The electrode plate 3 is made of a copper material, and the resin plate 5 is made of a resin material. By making the hardness of electrode plate 3 higher than the hardness of resin plate 5, resin plate 5 is plastically deformed by convex portion 31 of electrode plate 3, and deformed portion 512 recessed by convex portion 31 is formed on surface 501 of resin plate 5. The deformation portion 512 is formed by plastic deformation into a trace or trace of the depression of the surface 501 of the resin plate 5.
The electrode plate 3 having the projections 31 formed thereon of the present embodiment faces the resin plate 5. The projection 31 can also be provided to any electrode plate 3 of the electric heater 1. Further, although the structure is different from the electric heater 1 of the present embodiment, the convex portion 31 may be provided on the surface of the electrode plate 3 facing the frame 6A.
As shown in fig. 13, the projection contact member 12 may be a heat sink 4, and the projection 31 may be provided on a surface 301 of the electrode plate 3 facing the heat sink 4. In this case, by making the hardness of the electrode plate 3 higher than that of the heat sink 4, the surface 401 of the flat plate 42 of the heat sink 4 is plastically deformed by the convex portions 31 of the electrode plate 3, and a deformed portion recessed by the convex portions 41 is formed on the surface 401 of the flat plate 42 of the heat sink 4.
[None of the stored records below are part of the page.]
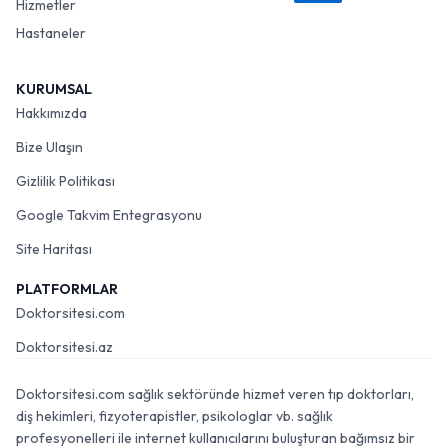
Hizmetler
Hastaneler
KURUMSAL
Hakkımızda
Bize Ulaşın
Gizlilik Politikası
Google Takvim Entegrasyonu
Site Haritası
PLATFORMLAR
Doktorsitesi.com
Doktorsitesi.az
Doktorsitesi.com sağlık sektöründe hizmet veren tıp doktorları,
diş hekimleri, fizyoterapistler, psikologlar vb. sağlık
profesyonelleri ile internet kullanıcılarını buluşturan bağımsız bir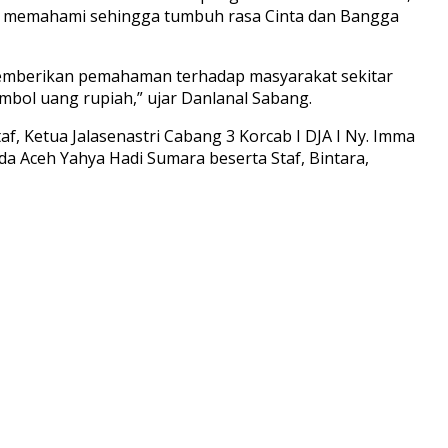
an memahami sehingga tumbuh rasa Cinta dan Bangga
 memberikan pemahaman terhadap masyarakat sekitar
bol uang rupiah,” ujar Danlanal Sabang.
af, Ketua Jalasenastri Cabang 3 Korcab I DJA I Ny. Imma
 Aceh Yahya Hadi Sumara beserta Staf, Bintara,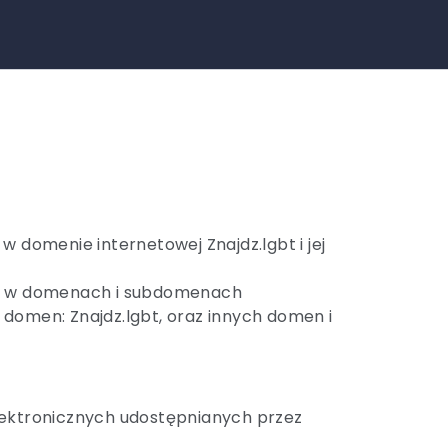
w domenie internetowej Znajdz.lgbt i jej
eniu w domenach i subdomenach
 domen: Znajdz.lgbt, oraz innych domen i
elektronicznych udostępnianych przez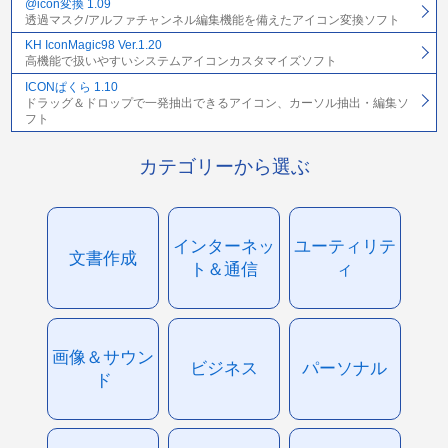
@icon変換 1.09
透過マスク/アルファチャンネル編集機能を備えたアイコン変換ソフト
KH IconMagic98 Ver.1.20
高機能で扱いやすいシステムアイコンカスタマイズソフト
ICONぱくら 1.10
ドラッグ＆ドロップで一発抽出できるアイコン、カーソル抽出・編集ソ
フト
カテゴリーから選ぶ
インターネッ
ユーティリテ
文書作成
ト＆通信
ィ
画像＆サウン
ビジネス
パーソナル
ド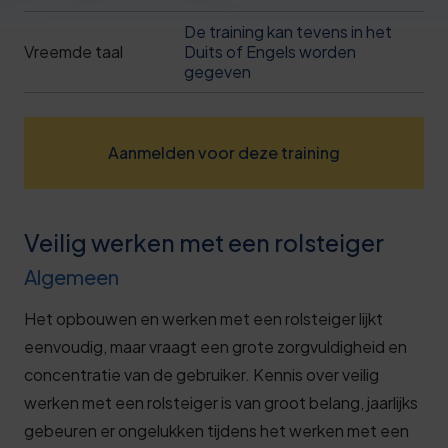
Deze review is gebaseerd op mijn eigen
De training kan tevens in het
ervaring.
Vreemde taal
Duits of Engels worden
gegeven
Verzend beoordeling
Aanmelden voor deze training
Veilig werken met een rolsteiger
Algemeen
Het opbouwen en werken met een rolsteiger lijkt
eenvoudig, maar vraagt een grote zorgvuldigheid en
concentratie van de gebruiker. Kennis over veilig
werken met een rolsteiger is van groot belang, jaarlijks
gebeuren er ongelukken tijdens het werken met een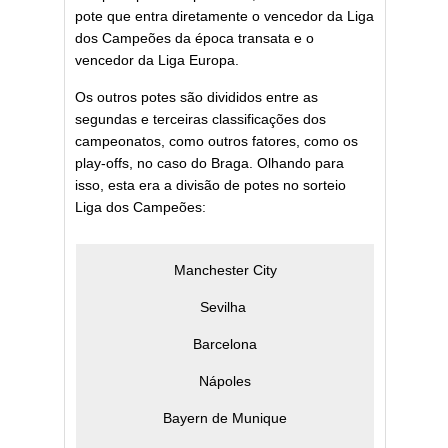
pote que entra diretamente o vencedor da Liga
dos Campeões da época transata e o
vencedor da Liga Europa.
Os outros potes são divididos entre as
segundas e terceiras classificações dos
campeonatos, como outros fatores, como os
play-offs, no caso do Braga. Olhando para
isso, esta era a divisão de potes no sorteio
Liga dos Campeões:
Manchester City
Sevilha
Barcelona
Nápoles
Bayern de Munique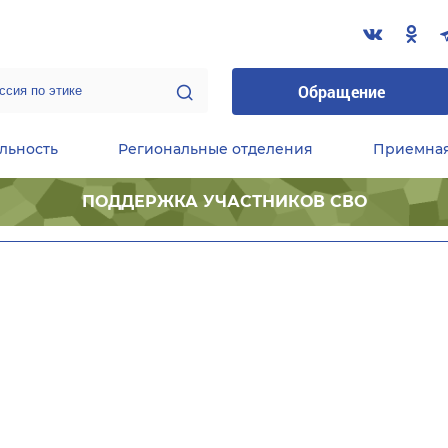
Обращение
льность
Региональные отделения
Приемна
ПОДДЕРЖКА УЧАСТНИКОВ СВО
ественные приемные Председателя Партии
Центральный исполнительный комитет партии
Фракция «Единой России» в ГД ФС РФ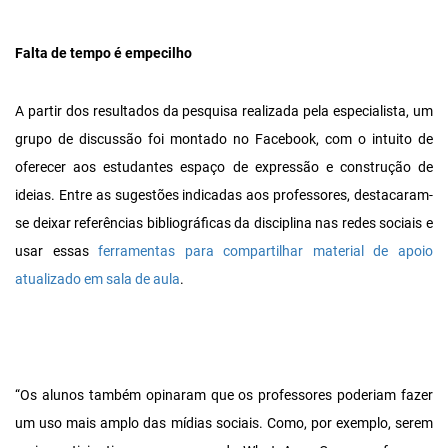
Falta de tempo é empecilho
A partir dos resultados da pesquisa realizada pela especialista, um
grupo de discussão foi montado no Facebook, com o intuito de
oferecer aos estudantes espaço de expressão e construção de
ideias. Entre as sugestões indicadas aos professores, destacaram-
se deixar referências bibliográficas da disciplina nas redes sociais e
usar essas
ferramentas para compartilhar material de apoio
atualizado em sala de aula
.
“Os alunos também opinaram que os professores poderiam fazer
um uso mais amplo das mídias sociais. Como, por exemplo, serem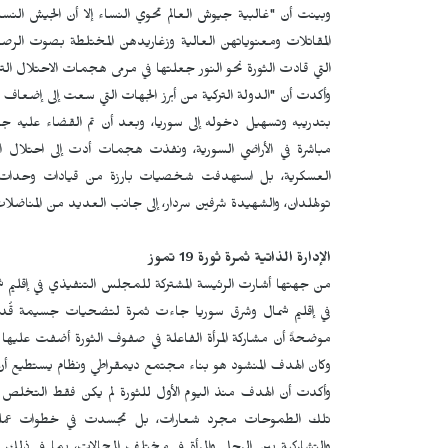
وبينت أن "غالبية جيوش العالم تحوي النساء إلا أن الجيش النسا
المقاتلات ومعنوياتهن العالية وزغاريدهن المختلطة بصوت الر
التي قادت الثورة نحو النور جعلتها في مرمى هجمات الاحتلال التر
وأكدت أن "الدولة التركية من أبرز الجهات التي سعت إلى إضعاف 
بتدريبه وتسهيل دخوله إلى سوريا، وبعد أن تم القضاء عليه جغر
مباشرة في الأراضي السورية، ونفذت هجمات أدت إلى احتلال 
العسكرية، بل استهدفت شخصيات بارزة من قيادات وحدات حما
تولهلدان، والشهيدة شرفين سردار، إلى جانب العديد من المناضلات
الإدارة الذاتية ثمرة ثورة 19 تموز
من جهتها أشارت الرئيسة المشتركة للمجلس التنفيذي في إقليم 
في إقليم شمال وشرق سوريا جاءت ثمرة لتضحيات جسيمة قُدمت
موضحةً أن مشاركة المرأة الفاعلة في صفوف الثورة أضفت عليها
وكان الهدف المنشود هو بناء مجتمع ديمقراطي ونظام يستطيع أن
وأكدت أن الهدف منذ اليوم الأول للثورة لم يكن فقط التخلص من 
تلك الطموحات مجرد شعارات، بل تجسدت في خطوات عملية، 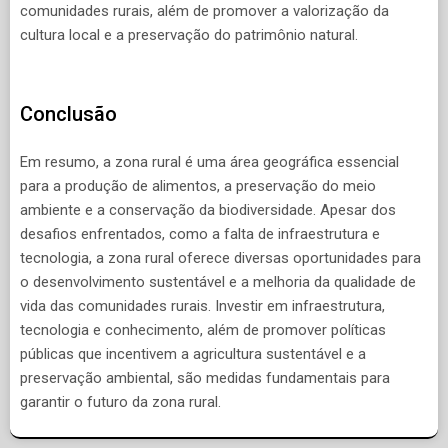
comunidades rurais, além de promover a valorização da
cultura local e a preservação do patrimônio natural.
Conclusão
Em resumo, a zona rural é uma área geográfica essencial
para a produção de alimentos, a preservação do meio
ambiente e a conservação da biodiversidade. Apesar dos
desafios enfrentados, como a falta de infraestrutura e
tecnologia, a zona rural oferece diversas oportunidades para
o desenvolvimento sustentável e a melhoria da qualidade de
vida das comunidades rurais. Investir em infraestrutura,
tecnologia e conhecimento, além de promover políticas
públicas que incentivem a agricultura sustentável e a
preservação ambiental, são medidas fundamentais para
garantir o futuro da zona rural.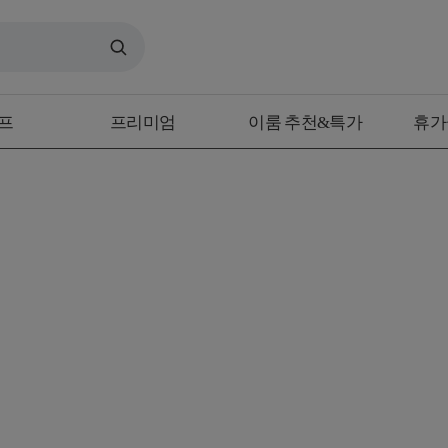
프
프리미엄
이룸 추천&특가
휴가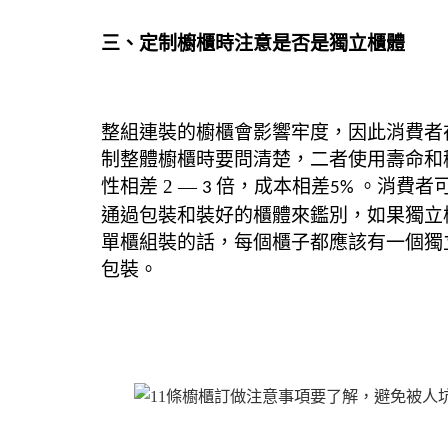
三、定制櫥櫃時注意是否是獨立櫃體
整組連裝的櫥櫃會影響牢度，因此消費者
制
整體櫥櫃時要問清楚，二者使用壽命和
性相差
2
—
倍，成本相差
。
消費者
3
5%
通過包裝和裝好的櫃體來鑑別，如果獨立
單櫃組裝的話，每個櫃子都應該有一個獨
包裝。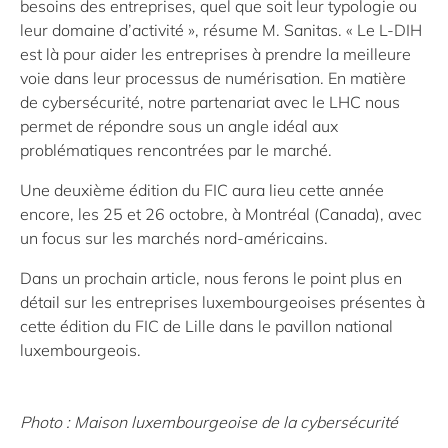
besoins des entreprises, quel que soit leur typologie ou
leur domaine d’activité », résume M. Sanitas. « Le L-DIH
est là pour aider les entreprises à prendre la meilleure
voie dans leur processus de numérisation. En matière
de cybersécurité, notre partenariat avec le LHC nous
permet de répondre sous un angle idéal aux
problématiques rencontrées par le marché.
Une deuxième édition du FIC aura lieu cette année
encore, les 25 et 26 octobre, à Montréal (Canada), avec
un focus sur les marchés nord-américains.
Dans un prochain article, nous ferons le point plus en
détail sur les entreprises luxembourgeoises présentes à
cette édition du FIC de Lille dans le pavillon national
luxembourgeois.
Photo : Maison luxembourgeoise de la cybersécurité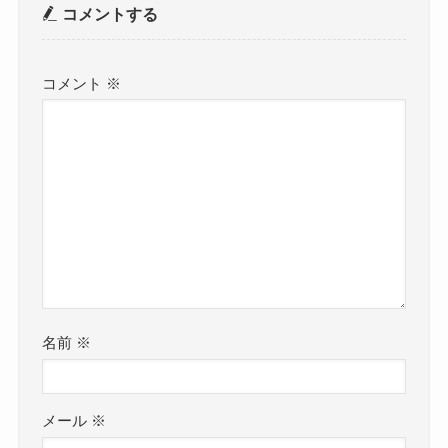
コメントする
コメント
※
名前
※
メール
※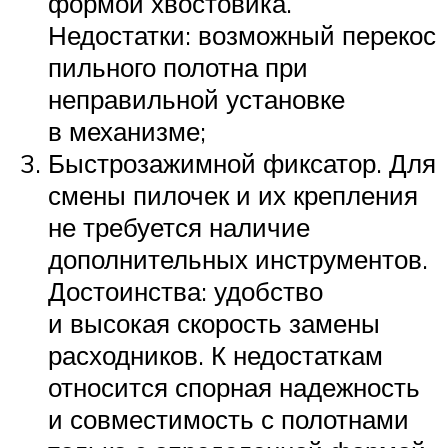
формой хвостовика.
Недостатки: возможный перекос
пильного полотна при
неправильной установке
в механизме;
Быстрозажимной фиксатор. Для
смены пилочек и их крепления
не требуется наличие
дополнительных инструментов.
Достоинства: удобство
и высокая скорость замены
расходников. К недостаткам
относится спорная надежность
и совместимость с полотнами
As shown in fig. 14 and 15, when the laminated body 10 of the present embodiment is pressed by the pressing spring 7, the respective convex portions 31 of the electrode plate 3 contact the resin plate 5, and the respective portions of the resin plate 5 are depressed by the plastic deformation of the respective convex portions 31. At this time, a large amount of the material in the portion of the resin plate 5 where the convex portions 31 contact flows from between the convex portions 31 and the resin plate 5 to the periphery of the convex portions 31.
Here, fig. 14 schematically shows a state before the resin plate 5 is plastically deformed, and fig. 15 schematically shows a state after the resin plate 5 is plastically deformed. Each drawing schematically shows a state where the deformed portion 512 is formed in the resin plate 5 for the sake of explanation, and exaggeratedly shows the convex portion 31 and the deformed portion 512.
The amount of plastic deformation of the resin plate 5 in the projection range R where the thickness of the laminate 10 is large is larger than the amount of plastic deformation of the resin plate 5 in the projection range R where the thickness of the laminate 10 is small, in the region of the resin plate 5 in contact with the convex portion 31b in the projection range R where the thickness of the laminate 10 is large. The portion of the resin plate 5 recessed by the projection 31b of the latter is deeper with respect to the amount of sinking (depth) of the surface 301 than the portion of the resin plate 5 recessed by the projection 31a of the former. By observing the deformed portion 512 formed on the surface 501 of the resin plate 5, the difference in the amount of sinking of each portion of the resin plate 5 can be understood.
In the electric heater 1 of the present embodiment, by plastically deforming the projection ranges R of the heat sink 4 by all the convex portions 31, even when the thicknesses in the stacking direction H at the positions in the lateral direction W where the PTC elements 2 are arranged are different from each other due to dimensional errors, deformation, and the like in manufacturing that occur in the PTC elements 2, the electrode plates 3, the heat sink 4, and the resin plate 5, all the PTC elements 2, the electrode plates 3, and the resin plate 5 can be pressed and brought into contact with each other with the same force as much as possible. This enables more efficient conduction of electricity from the electrode plates 3 to all the PTC elements 2 and heat transfer from all the PTC elements 2 to the heat dissipation fins 4. Therefore, according to the electric heater 1 of the present embodiment, the heater performance can be further improved.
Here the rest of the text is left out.